Free Tools to Extract Email Addresses from Text

Tested prompts for free email extractor tool compared across 5 leading AI models.

BEST BY JUDGE SCORE Claude Haiku 4.5 10/10

If you have a block of text, a copied webpage, a PDF dump, or a messy spreadsheet and you need to pull out every email address without doing it by hand, you are in the right place. Email extraction is one of those tasks that sounds simple until you are staring at 2,000 words of unstructured content trying to spot addresses buried inside sentences, footers, and HTML tags.

The free tools on this page use AI prompts to scan any pasted text and return a clean, deduplicated list of email addresses in seconds. No software to install, no CSV upload limits, no paid plan required. You paste your text, run the prompt against a free model like GPT-4o, Claude, or Gemini, and get results immediately.
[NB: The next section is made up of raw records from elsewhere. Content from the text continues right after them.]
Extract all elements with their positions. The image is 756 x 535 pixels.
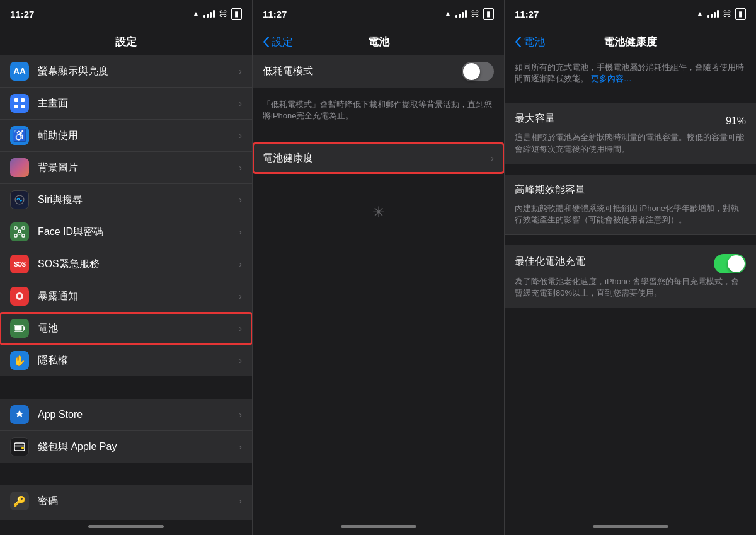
- row-wallet[interactable]: 錢包與 Apple Pay ›: [0, 431, 252, 463]
- panel-battery: 11:27 ▲ ⌘ ▮ 設定 電池 低耗電模式: [252, 0, 504, 535]
- row-wallpaper[interactable]: 背景圖片 ›: [0, 152, 252, 184]
- faceid-label: Face ID與密碼: [38, 226, 239, 239]
- battery-health-group: 電池健康度 ›: [253, 143, 504, 173]
- battery-settings-list: 低耗電模式 「低耗電模式」會暫時降低下載和郵件擷取等背景活動，直到您將iPhon…: [253, 55, 504, 520]
- svg-rect-1: [21, 98, 25, 102]
- back-label-2: 設定: [272, 35, 293, 49]
- privacy-icon: ✋: [10, 351, 29, 370]
- chevron-exposure: ›: [239, 291, 242, 301]
- signal-icon-1: [203, 10, 215, 18]
- toggle-knob-low-power: [463, 63, 480, 80]
- settings-group-2: App Store › 錢包與 Apple Pay ›: [0, 399, 252, 463]
- page-title-2: 電池: [368, 35, 389, 49]
- chevron-sos: ›: [239, 259, 242, 269]
- svg-rect-3: [21, 105, 25, 108]
- status-time-2: 11:27: [263, 9, 287, 20]
- chevron-battery-health: ›: [491, 153, 494, 163]
- row-battery[interactable]: 電池 ›: [0, 313, 252, 345]
- back-button-3[interactable]: 電池: [515, 35, 545, 49]
- status-icons-2: ▲ ⌘ ▮: [444, 8, 494, 20]
- svg-rect-14: [15, 326, 22, 331]
- low-power-description: 「低耗電模式」會暫時降低下載和郵件擷取等背景活動，直到您將iPhone完全充電為…: [253, 93, 504, 130]
- location-icon-2: ▲: [444, 9, 452, 18]
- location-icon-3: ▲: [696, 9, 704, 18]
- chevron-display: ›: [239, 66, 242, 76]
- homescreen-label: 主畫面: [38, 97, 239, 110]
- svg-point-11: [18, 294, 21, 298]
- divider-health-1: [505, 93, 756, 103]
- row-exposure[interactable]: 暴露通知 ›: [0, 280, 252, 313]
- battery-health-label: 電池健康度: [263, 152, 491, 165]
- appstore-label: App Store: [38, 409, 239, 420]
- home-indicator-1: [0, 520, 252, 535]
- chevron-faceid: ›: [239, 227, 242, 237]
- home-indicator-2: [253, 520, 504, 535]
- chevron-privacy: ›: [239, 355, 242, 365]
- more-link[interactable]: 更多內容…: [591, 74, 632, 83]
- battery-icon-2: ▮: [483, 8, 494, 20]
- peak-performance-header: 高峰期效能容量: [515, 183, 746, 200]
- divider-health-2: [505, 164, 756, 175]
- wallet-icon: [10, 437, 29, 456]
- back-label-3: 電池: [524, 35, 545, 49]
- max-capacity-section: 最大容量 91% 這是相較於電池為全新狀態時測量的電池容量。較低的容量可能會縮短…: [505, 103, 756, 164]
- low-power-label: 低耗電模式: [263, 65, 462, 78]
- row-privacy[interactable]: ✋ 隱私權 ›: [0, 345, 252, 376]
- wifi-icon-1: ⌘: [219, 9, 227, 19]
- accessibility-icon: ♿: [10, 126, 29, 145]
- svg-rect-2: [14, 105, 18, 108]
- wallpaper-icon: [10, 158, 29, 177]
- page-title-1: 設定: [115, 35, 137, 49]
- siri-icon: [10, 190, 29, 209]
- row-homescreen[interactable]: 主畫面 ›: [0, 88, 252, 120]
- row-accessibility[interactable]: ♿ 輔助使用 ›: [0, 120, 252, 152]
- row-display[interactable]: AA 螢幕顯示與亮度 ›: [0, 55, 252, 88]
- divider-health-3: [505, 235, 756, 245]
- status-icons-3: ▲ ⌘ ▮: [696, 8, 746, 20]
- appstore-icon: [10, 405, 29, 424]
- optimized-charging-title: 最佳化電池充電: [515, 255, 585, 268]
- row-faceid[interactable]: Face ID與密碼 ›: [0, 216, 252, 248]
- svg-point-9: [18, 230, 21, 233]
- display-icon: AA: [10, 62, 29, 81]
- svg-rect-0: [14, 98, 18, 102]
- health-settings-list: 如同所有的充式電池，手機電池屬於消耗性組件，會隨著使用時間而逐漸降低效能。 更多…: [505, 55, 756, 520]
- back-button-2[interactable]: 設定: [263, 35, 293, 49]
- panel-battery-health: 11:27 ▲ ⌘ ▮ 電池 電池健康度 如同所有的充式電池，手機電池屬於消耗性…: [504, 0, 756, 535]
- max-capacity-header: 最大容量 91%: [515, 112, 746, 129]
- row-mail[interactable]: ✉ 郵件 ›: [0, 517, 252, 520]
- settings-group-3: 🔑 密碼 › ✉ 郵件 › 👤 聯絡人 › 📅 行事曆 › 📝 備忘錄: [0, 485, 252, 520]
- loading-area: ✳: [253, 178, 504, 246]
- row-sos[interactable]: SOS SOS緊急服務 ›: [0, 248, 252, 280]
- passwords-icon: 🔑: [10, 492, 29, 510]
- row-passwords[interactable]: 🔑 密碼 ›: [0, 485, 252, 517]
- status-time-1: 11:27: [10, 9, 34, 20]
- divider-1: [0, 381, 252, 399]
- low-power-toggle[interactable]: [462, 62, 494, 81]
- display-label: 螢幕顯示與亮度: [38, 65, 239, 78]
- faceid-icon: [10, 222, 29, 241]
- row-low-power[interactable]: 低耗電模式: [253, 55, 504, 88]
- status-bar-2: 11:27 ▲ ⌘ ▮: [253, 0, 504, 28]
- svg-rect-13: [24, 327, 25, 330]
- row-battery-health[interactable]: 電池健康度 ›: [253, 143, 504, 173]
- max-capacity-value: 91%: [726, 115, 746, 127]
- chevron-homescreen: ›: [239, 98, 242, 108]
- optimized-charging-toggle[interactable]: [714, 254, 746, 273]
- privacy-label: 隱私權: [38, 354, 239, 367]
- row-siri[interactable]: Siri與搜尋 ›: [0, 184, 252, 216]
- siri-label: Siri與搜尋: [38, 193, 239, 207]
- status-bar-1: 11:27 ▲ ⌘ ▮: [0, 0, 252, 28]
- nav-bar-3: 電池 電池健康度: [505, 28, 756, 55]
- wifi-icon-3: ⌘: [723, 9, 731, 19]
- svg-rect-7: [14, 234, 17, 237]
- battery-icon-row: [10, 319, 29, 338]
- chevron-wallet: ›: [239, 442, 242, 452]
- chevron-accessibility: ›: [239, 130, 242, 141]
- row-appstore[interactable]: App Store ›: [0, 399, 252, 431]
- peak-performance-desc: 內建動態軟體和硬體系統可抵銷因 iPhone化學年齡增加，對執行效能產生的影響（…: [515, 203, 746, 226]
- battery-icon-1: ▮: [231, 8, 242, 20]
- chevron-wallpaper: ›: [239, 163, 242, 173]
- page-title-3: 電池健康度: [604, 35, 657, 49]
- signal-icon-3: [707, 10, 719, 18]
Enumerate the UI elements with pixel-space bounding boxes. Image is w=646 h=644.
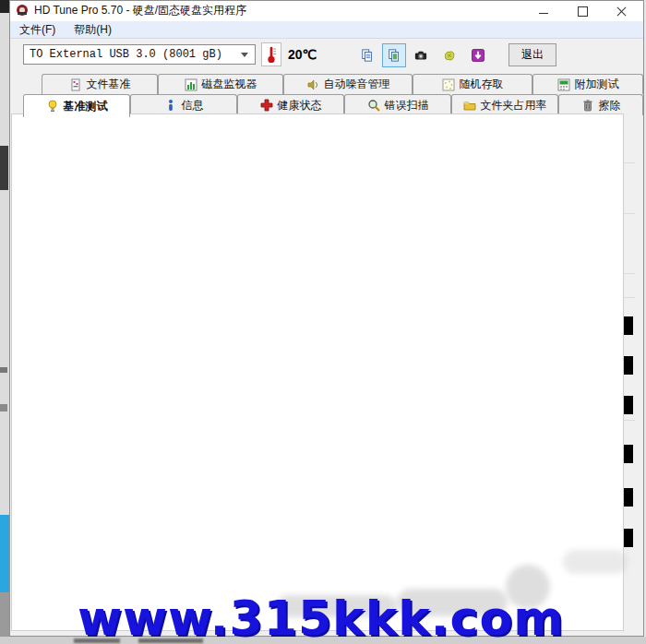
maximize-button[interactable] [566,1,599,20]
exit-button[interactable]: 退出 [508,43,556,66]
app-icon [16,4,29,17]
camera-icon [414,49,427,62]
hand-icon [443,49,456,62]
tab-label: 文件基准 [87,77,131,92]
tab-label: 擦除 [599,98,621,113]
tab-info[interactable]: 信息 [130,94,237,115]
benchmark-panel [11,113,624,631]
tab-label: 信息 [182,98,204,113]
maximize-icon [578,6,588,17]
folder-icon [463,99,476,112]
drive-select-value: TO External USB 3.0 (8001 gB) [30,48,222,61]
download-arrow-icon [472,49,484,62]
copy-text-icon [361,49,374,62]
magnifier-icon [367,99,380,112]
menu-bar: 文件(F) 帮助(H) [10,21,643,38]
chevron-down-icon [241,53,248,57]
file-benchmark-icon [69,78,82,91]
tab-random-access[interactable]: 随机存取 [413,74,532,94]
screenshot-button[interactable] [409,43,433,67]
trash-icon [581,99,594,112]
tab-label: 基准测试 [64,99,108,114]
tab-file-benchmark[interactable]: 文件基准 [42,74,158,94]
tab-label: 健康状态 [278,98,322,113]
menu-help[interactable]: 帮助(H) [65,22,121,38]
tab-folder-usage[interactable]: 文件夹占用率 [451,94,558,115]
copy-text-button[interactable] [355,43,379,67]
background-sliver [0,0,9,644]
background-fragment [0,146,8,190]
benchmark-icon [46,100,59,113]
copy-image-icon [388,49,401,62]
tab-aam[interactable]: 自动噪音管理 [283,74,413,94]
save-results-button[interactable] [466,43,490,67]
exit-button-label: 退出 [521,47,544,63]
info-icon [164,99,177,112]
thermometer-icon [262,43,281,66]
background-window-edge [0,515,9,592]
title-bar: HD Tune Pro 5.70 - 硬盘/固态硬盘实用程序 [10,1,643,21]
toolbar: TO External USB 3.0 (8001 gB) 20℃ [10,38,643,74]
watermark-logo [563,550,628,574]
watermark-text: www.315kkk.com [78,590,631,644]
tab-error-scan[interactable]: 错误扫描 [344,94,451,115]
tab-erase[interactable]: 擦除 [558,94,643,115]
window-title: HD Tune Pro 5.70 - 硬盘/固态硬盘实用程序 [34,3,246,18]
random-access-icon [442,78,455,91]
close-icon [616,6,627,17]
speaker-icon [306,78,319,91]
temperature-button[interactable] [261,42,281,66]
minimize-button[interactable] [527,1,560,20]
menu-file[interactable]: 文件(F) [10,22,65,38]
background-fragment [0,404,7,411]
screen: HD Tune Pro 5.70 - 硬盘/固态硬盘实用程序 文件(F) 帮助(… [0,0,646,644]
minimize-icon [539,13,548,14]
tab-label: 随机存取 [460,77,504,92]
background-fragment [0,0,9,13]
tab-health[interactable]: 健康状态 [237,94,344,115]
tab-label: 文件夹占用率 [481,98,547,113]
tab-benchmark[interactable]: 基准测试 [23,94,130,117]
extra-tests-icon [557,78,570,91]
drive-select[interactable]: TO External USB 3.0 (8001 gB) [23,44,256,65]
copy-image-button[interactable] [382,43,406,67]
tab-label: 磁盘监视器 [202,77,257,92]
close-button[interactable] [604,1,638,20]
disk-monitor-icon [185,78,197,91]
background-fragment [0,367,7,373]
tab-label: 附加测试 [575,77,619,92]
health-cross-icon [260,99,273,112]
tab-extra-tests[interactable]: 附加测试 [532,74,643,94]
tab-disk-monitor[interactable]: 磁盘监视器 [158,74,283,94]
temperature-value: 20℃ [288,47,317,62]
tab-label: 错误扫描 [385,98,429,113]
tab-label: 自动噪音管理 [324,77,390,92]
donate-button[interactable] [437,43,461,67]
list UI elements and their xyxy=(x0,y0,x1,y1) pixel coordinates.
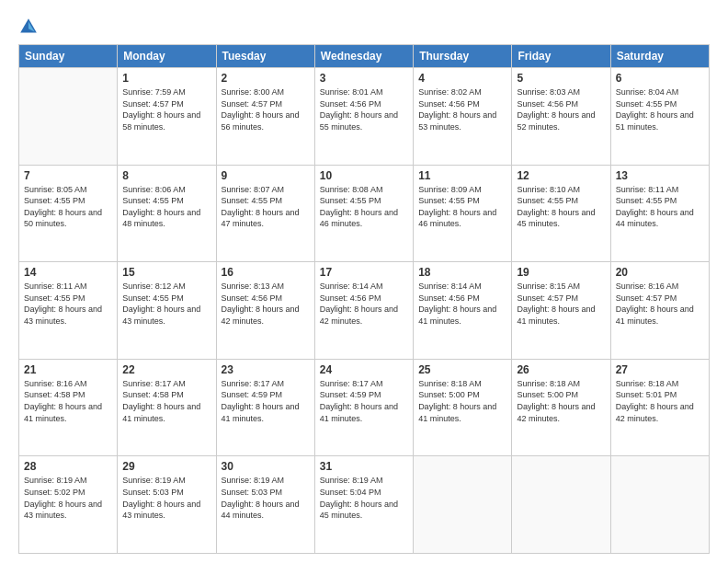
calendar-header-row: SundayMondayTuesdayWednesdayThursdayFrid… xyxy=(19,45,710,68)
sunrise: Sunrise: 8:05 AM xyxy=(24,185,87,194)
calendar-cell: 28 Sunrise: 8:19 AM Sunset: 5:02 PM Dayl… xyxy=(19,456,118,554)
daylight: Daylight: 8 hours and 41 minutes. xyxy=(320,402,398,423)
day-number: 31 xyxy=(320,460,408,473)
sunrise: Sunrise: 8:15 AM xyxy=(517,282,580,291)
day-number: 2 xyxy=(222,72,310,85)
daylight: Daylight: 8 hours and 41 minutes. xyxy=(616,304,694,326)
calendar-body: 1 Sunrise: 7:59 AM Sunset: 4:57 PM Dayli… xyxy=(19,68,710,554)
daylight: Daylight: 8 hours and 43 minutes. xyxy=(122,500,200,521)
daylight: Daylight: 8 hours and 42 minutes. xyxy=(320,304,398,326)
daylight: Daylight: 8 hours and 44 minutes. xyxy=(222,500,300,521)
sunrise: Sunrise: 8:18 AM xyxy=(616,379,679,388)
sunrise: Sunrise: 8:18 AM xyxy=(418,379,482,388)
daylight: Daylight: 8 hours and 52 minutes. xyxy=(517,110,595,132)
calendar-cell xyxy=(19,68,118,166)
calendar-cell: 10 Sunrise: 8:08 AM Sunset: 4:55 PM Dayl… xyxy=(314,165,413,262)
calendar-cell: 20 Sunrise: 8:16 AM Sunset: 4:57 PM Dayl… xyxy=(610,262,709,360)
day-number: 22 xyxy=(122,363,210,376)
day-info: Sunrise: 8:02 AM Sunset: 4:56 PM Dayligh… xyxy=(418,86,506,132)
calendar-cell xyxy=(610,456,709,554)
day-info: Sunrise: 8:11 AM Sunset: 4:55 PM Dayligh… xyxy=(616,184,704,230)
daylight: Daylight: 8 hours and 46 minutes. xyxy=(320,208,398,229)
day-info: Sunrise: 8:19 AM Sunset: 5:03 PM Dayligh… xyxy=(122,475,210,521)
day-number: 15 xyxy=(122,266,210,279)
sunset: Sunset: 4:56 PM xyxy=(418,99,480,109)
sunset: Sunset: 4:57 PM xyxy=(616,293,677,303)
calendar-week-3: 21 Sunrise: 8:16 AM Sunset: 4:58 PM Dayl… xyxy=(19,359,710,456)
day-number: 4 xyxy=(418,72,506,85)
calendar-cell: 4 Sunrise: 8:02 AM Sunset: 4:56 PM Dayli… xyxy=(414,68,512,166)
sunrise: Sunrise: 8:11 AM xyxy=(24,282,87,291)
day-info: Sunrise: 8:16 AM Sunset: 4:58 PM Dayligh… xyxy=(24,378,112,424)
day-info: Sunrise: 8:11 AM Sunset: 4:55 PM Dayligh… xyxy=(24,281,112,327)
sunrise: Sunrise: 8:19 AM xyxy=(320,476,383,485)
sunrise: Sunrise: 8:07 AM xyxy=(222,185,285,194)
daylight: Daylight: 8 hours and 48 minutes. xyxy=(122,208,200,229)
day-info: Sunrise: 8:18 AM Sunset: 5:00 PM Dayligh… xyxy=(517,378,605,424)
sunset: Sunset: 4:55 PM xyxy=(616,99,677,109)
day-number: 19 xyxy=(517,266,605,279)
page: SundayMondayTuesdayWednesdayThursdayFrid… xyxy=(0,0,728,563)
calendar-cell: 7 Sunrise: 8:05 AM Sunset: 4:55 PM Dayli… xyxy=(19,165,118,262)
sunset: Sunset: 5:01 PM xyxy=(616,390,677,399)
sunrise: Sunrise: 8:08 AM xyxy=(320,185,383,194)
day-number: 5 xyxy=(517,72,605,85)
calendar-cell: 21 Sunrise: 8:16 AM Sunset: 4:58 PM Dayl… xyxy=(19,359,118,456)
day-number: 18 xyxy=(418,266,506,279)
weekday-header-friday: Friday xyxy=(512,45,610,68)
day-info: Sunrise: 8:16 AM Sunset: 4:57 PM Dayligh… xyxy=(616,281,704,327)
day-number: 16 xyxy=(222,266,310,279)
sunset: Sunset: 5:03 PM xyxy=(222,488,283,497)
daylight: Daylight: 8 hours and 55 minutes. xyxy=(320,110,398,132)
day-number: 8 xyxy=(122,169,210,182)
sunrise: Sunrise: 7:59 AM xyxy=(122,87,186,97)
calendar-cell: 17 Sunrise: 8:14 AM Sunset: 4:56 PM Dayl… xyxy=(314,262,413,360)
day-number: 28 xyxy=(24,460,112,473)
sunrise: Sunrise: 8:16 AM xyxy=(616,282,679,291)
calendar-cell: 26 Sunrise: 8:18 AM Sunset: 5:00 PM Dayl… xyxy=(512,359,610,456)
day-info: Sunrise: 8:19 AM Sunset: 5:02 PM Dayligh… xyxy=(24,475,112,521)
weekday-header-monday: Monday xyxy=(118,45,216,68)
sunrise: Sunrise: 8:12 AM xyxy=(122,282,186,291)
sunset: Sunset: 4:59 PM xyxy=(222,390,283,399)
calendar-cell: 27 Sunrise: 8:18 AM Sunset: 5:01 PM Dayl… xyxy=(610,359,709,456)
daylight: Daylight: 8 hours and 42 minutes. xyxy=(517,402,595,423)
sunset: Sunset: 4:55 PM xyxy=(517,196,578,205)
sunrise: Sunrise: 8:17 AM xyxy=(122,379,186,388)
sunrise: Sunrise: 8:01 AM xyxy=(320,87,383,97)
day-info: Sunrise: 8:19 AM Sunset: 5:04 PM Dayligh… xyxy=(320,475,408,521)
calendar-cell: 30 Sunrise: 8:19 AM Sunset: 5:03 PM Dayl… xyxy=(216,456,314,554)
calendar-cell: 31 Sunrise: 8:19 AM Sunset: 5:04 PM Dayl… xyxy=(314,456,413,554)
sunset: Sunset: 4:57 PM xyxy=(222,99,283,109)
sunset: Sunset: 4:59 PM xyxy=(320,390,381,399)
day-number: 20 xyxy=(616,266,704,279)
calendar-cell: 13 Sunrise: 8:11 AM Sunset: 4:55 PM Dayl… xyxy=(610,165,709,262)
weekday-header-sunday: Sunday xyxy=(19,45,118,68)
day-number: 29 xyxy=(122,460,210,473)
calendar-cell: 2 Sunrise: 8:00 AM Sunset: 4:57 PM Dayli… xyxy=(216,68,314,166)
weekday-header-tuesday: Tuesday xyxy=(216,45,314,68)
sunrise: Sunrise: 8:19 AM xyxy=(222,476,285,485)
logo xyxy=(18,17,42,37)
calendar-cell: 22 Sunrise: 8:17 AM Sunset: 4:58 PM Dayl… xyxy=(118,359,216,456)
daylight: Daylight: 8 hours and 56 minutes. xyxy=(222,110,300,132)
day-info: Sunrise: 8:01 AM Sunset: 4:56 PM Dayligh… xyxy=(320,86,408,132)
weekday-header-thursday: Thursday xyxy=(414,45,512,68)
day-number: 25 xyxy=(418,363,506,376)
calendar-cell xyxy=(512,456,610,554)
sunset: Sunset: 4:57 PM xyxy=(517,293,578,303)
day-info: Sunrise: 8:15 AM Sunset: 4:57 PM Dayligh… xyxy=(517,281,605,327)
sunrise: Sunrise: 8:17 AM xyxy=(222,379,285,388)
daylight: Daylight: 8 hours and 46 minutes. xyxy=(418,208,496,229)
calendar-cell: 11 Sunrise: 8:09 AM Sunset: 4:55 PM Dayl… xyxy=(414,165,512,262)
sunset: Sunset: 4:55 PM xyxy=(222,196,283,205)
daylight: Daylight: 8 hours and 41 minutes. xyxy=(418,402,496,423)
day-info: Sunrise: 8:14 AM Sunset: 4:56 PM Dayligh… xyxy=(320,281,408,327)
calendar-cell: 19 Sunrise: 8:15 AM Sunset: 4:57 PM Dayl… xyxy=(512,262,610,360)
calendar-cell: 3 Sunrise: 8:01 AM Sunset: 4:56 PM Dayli… xyxy=(314,68,413,166)
calendar-week-2: 14 Sunrise: 8:11 AM Sunset: 4:55 PM Dayl… xyxy=(19,262,710,360)
day-number: 12 xyxy=(517,169,605,182)
sunrise: Sunrise: 8:04 AM xyxy=(616,87,679,97)
day-number: 6 xyxy=(616,72,704,85)
day-number: 10 xyxy=(320,169,408,182)
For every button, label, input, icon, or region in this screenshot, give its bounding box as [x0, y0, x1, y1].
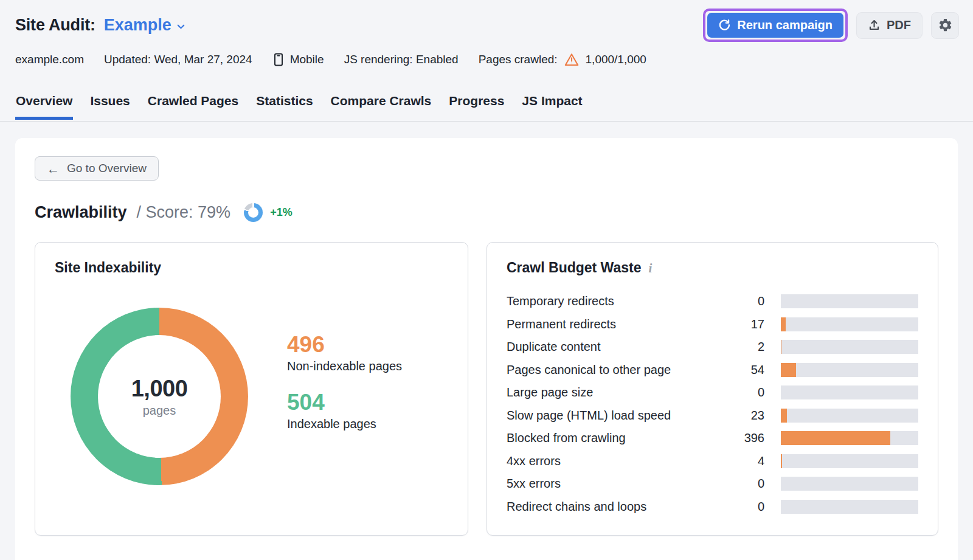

This approach works whether you are pulling contact details from a scraped webpage, recovering addresses from a forwarded email thread, processing a conference attendee list, or cleaning up a client database export. The comparison table below shows how four leading models handle the same input so you can pick the one that fits your workflow.

When to use this

This tool is the right choice when you have unstructured or semi-structured text and need every email address extracted quickly and accurately. It handles messy inputs well, including HTML source, plain prose, tables, and mixed-format documents, making it useful any time manual scanning would take more than a few minutes.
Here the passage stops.